In classic military terms, pivot was always a geographical position like a fortress or a fortified position or a natural landmark like a river or a mountain range, but today the idea has expanded to include a political idea as pivots centre of gravity. Thus, diplomacy or military operation is the fundamental question, the pivot, the crux — the point where decision, resources and movements must converge to produce strategic coherence to achieve the end. Politically, it must be decided what matters the most to us and what we should protect at any cost, and what both Pakistan and Afghanistan can leverage to each other to reach an amicable accord.

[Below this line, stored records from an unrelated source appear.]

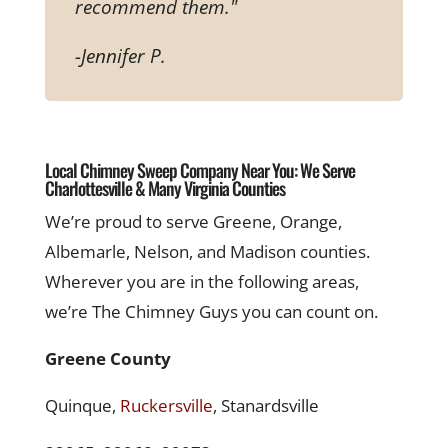
recommend them."
-Jennifer P.
Local Chimney Sweep Company Near You: We Serve
Charlottesville & Many Virginia Counties
We’re proud to serve Greene, Orange,
Albemarle, Nelson, and Madison counties.
Wherever you are in the following areas,
we’re The Chimney Guys you can count on.
Greene County
Quinque,
Ruckersville
, Stanardsville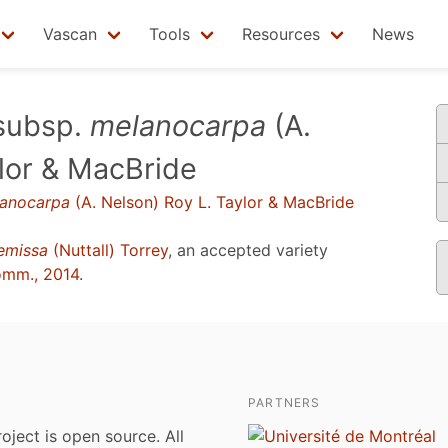
Vascan
Tools
Resources
News
subsp.
melanocarpa
(A.
ylor & MacBride
anocarpa
(A. Nelson) Roy L. Taylor & MacBride
emissa
(Nuttall) Torrey
, an accepted variety
omm., 2014
.
PARTNERS
roject is open source. All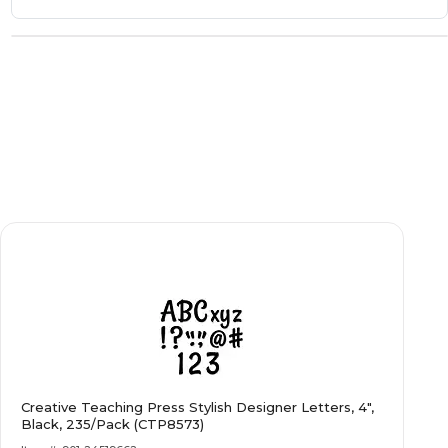
Creative Teaching Press Stylish Designer Letters, 4",
Black, 235/Pack (CTP8573)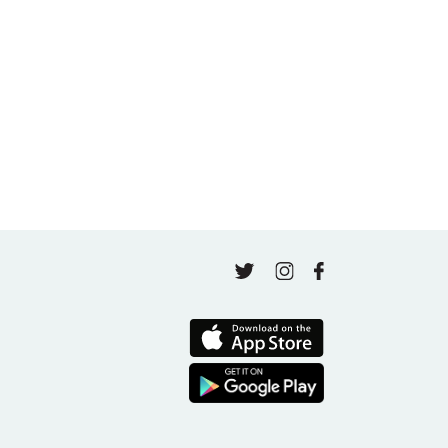
A thousand classes in: Honoring Jo Tastula
May 4, 2026
Finding Your Goal Harmony
April 16, 2026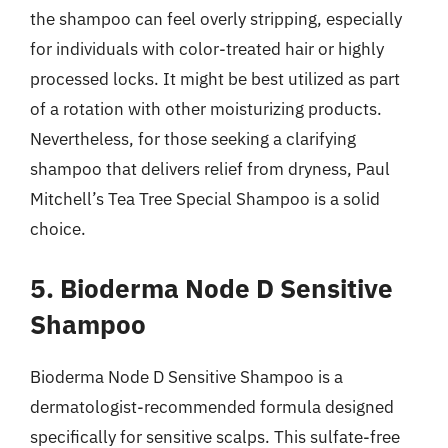
the shampoo can feel overly stripping, especially
for individuals with color-treated hair or highly
processed locks. It might be best utilized as part
of a rotation with other moisturizing products.
Nevertheless, for those seeking a clarifying
shampoo that delivers relief from dryness, Paul
Mitchell’s Tea Tree Special Shampoo is a solid
choice.
5. Bioderma Node D Sensitive
Shampoo
Bioderma Node D Sensitive Shampoo is a
dermatologist-recommended formula designed
specifically for sensitive scalps. This sulfate-free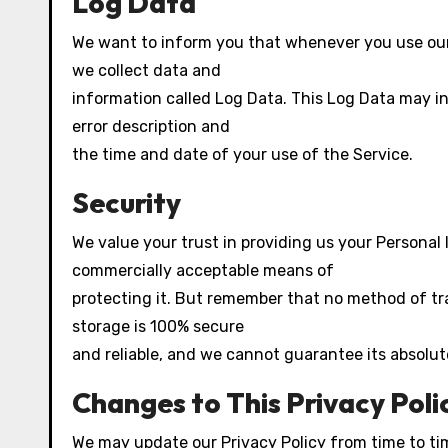
Log Data
We want to inform you that whenever you use our S
we collect data and
information called Log Data. This Log Data may inc
error description and
the time and date of your use of the Service.
Security
We value your trust in providing us your Personal 
commercially acceptable means of
protecting it. But remember that no method of tr
storage is 100% secure
and reliable, and we cannot guarantee its absolut
Changes to This Privacy Poli
We may update our Privacy Policy from time to tim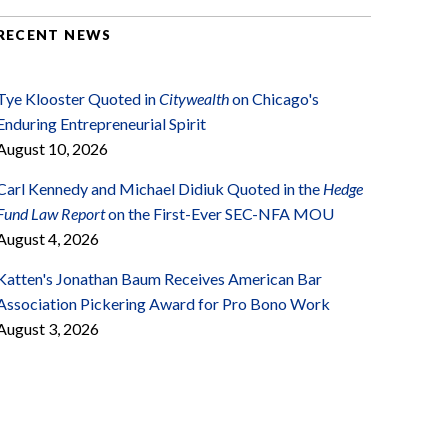
RECENT NEWS
Tye Klooster Quoted in
Citywealth
on Chicago's
Enduring Entrepreneurial Spirit
August 10, 2026
Carl Kennedy and Michael Didiuk Quoted in the
Hedge
Fund Law Report
on the First-Ever SEC-NFA MOU
August 4, 2026
Katten's Jonathan Baum Receives American Bar
Association Pickering Award for Pro Bono Work
August 3, 2026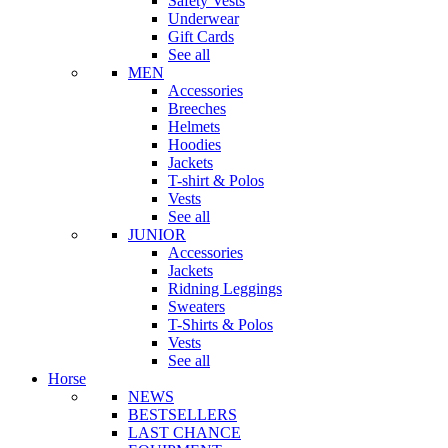
Safety Vests
Underwear
Gift Cards
See all
MEN
Accessories
Breeches
Helmets
Hoodies
Jackets
T-shirt & Polos
Vests
See all
JUNIOR
Accessories
Jackets
Ridning Leggings
Sweaters
T-Shirts & Polos
Vests
See all
Horse
NEWS
BESTSELLERS
LAST CHANCE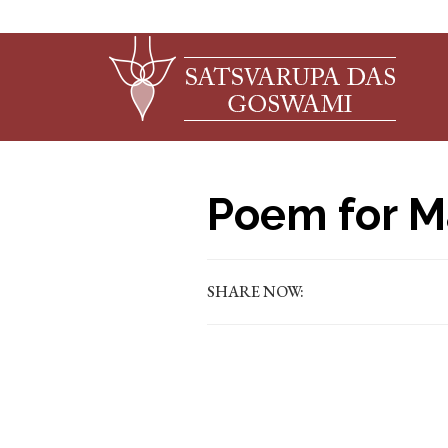
Poem for M
SHARE NOW: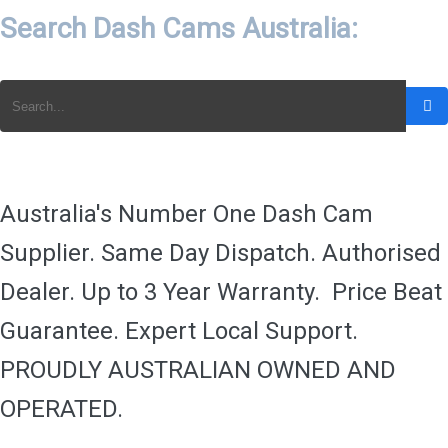
Search Dash Cams Australia:
Australia's Number One Dash Cam
Supplier. Same Day Dispatch. Authorised
Dealer. Up to 3 Year Warranty. Price Beat
Guarantee. Expert Local Support.
PROUDLY AUSTRALIAN OWNED AND
OPERATED.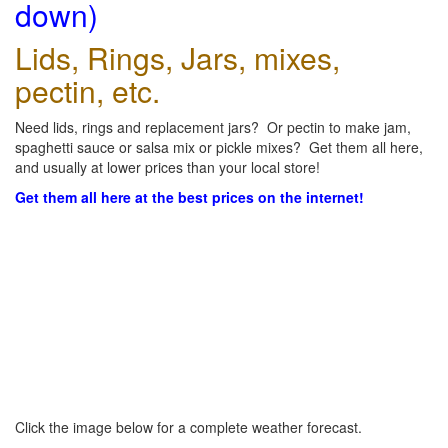
down)
Lids, Rings, Jars, mixes,
pectin, etc.
Need lids, rings and replacement jars? Or pectin to make jam,
spaghetti sauce or salsa mix or pickle mixes? Get them all here,
and usually at lower prices than your local store!
Get them all here at the best prices on the internet!
Click the image below for a complete weather forecast.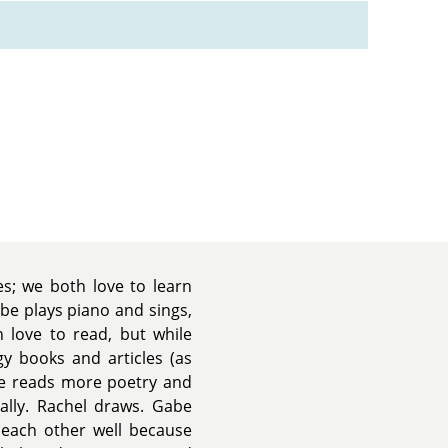
es; we both love to learn
be plays piano and sings,
h love to read, but while
gy books and articles (as
be reads more poetry and
rally. Rachel draws. Gabe
each other well because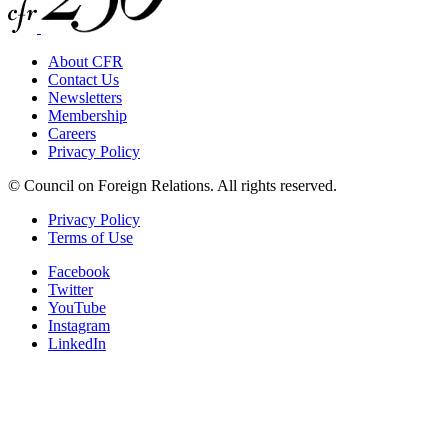
About CFR
Contact Us
Newsletters
Membership
Careers
Privacy Policy
© Council on Foreign Relations. All rights reserved.
Privacy Policy
Terms of Use
Facebook
Twitter
YouTube
Instagram
LinkedIn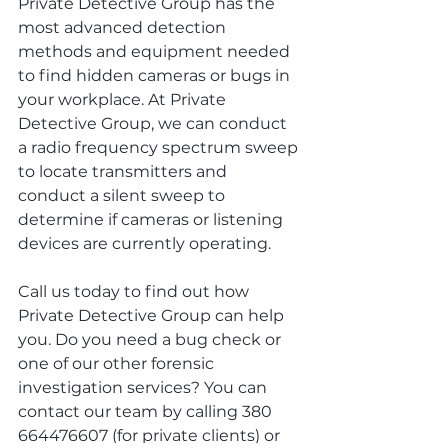
Private Detective Group has the 
most advanced detection 
methods and equipment needed 
to find hidden cameras or bugs in 
your workplace. At Private 
Detective Group, we can conduct 
a radio frequency spectrum sweep 
to locate transmitters and 
conduct a silent sweep to 
determine if cameras or listening 
devices are currently operating. 
Call us today to find out how 
Private Detective Group can help 
you. Do you need a bug check or 
one of our other forensic 
investigation services? You can 
contact our team by calling 380 
664476607 (for private clients) or 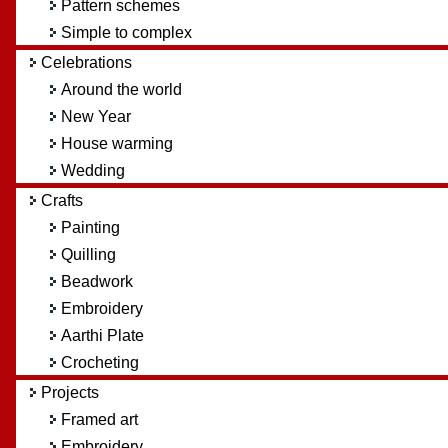
Pattern schemes
Simple to complex
Celebrations
Around the world
New Year
House warming
Wedding
Crafts
Painting
Quilling
Beadwork
Embroidery
Aarthi Plate
Crocheting
Projects
Framed art
Embroidery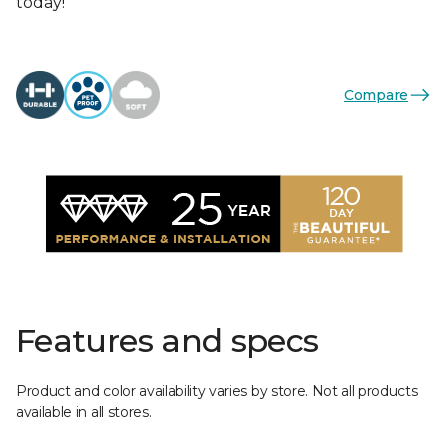
today!
Compare
Features and specs
Product and color availability varies by store. Not all products
available in all stores.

Without the pivot, the military strategy will have no direction or focus, it is the axis of movement and without it and the public support that comes with it no military operation can make the headway. 'Pivot to Asia' of the US, almost a decade-old strategy, is a good example because the American pivot is not geographic alone but a geopolitical pivot based on a deliberate shift of strategic focus and resources towards the Asia-Pacific — a political decision that stems from recognising that the balance of power in Asia is central to future global order. Our strategic focus on Afghanistan must also be clear — diplomacy or military action?
My last observation is that the modern age and the complexity of problems that we face demands that National Security Council must be utilised as the right forum for interaction between the military and the politicians. The US has it since 1947, Britain and France since 2010, so why can't Pakistan have this forum where typically all stakeholders indulge in consultation and can unilaterally undertake a decision which underlines a unity of action — something we need the most.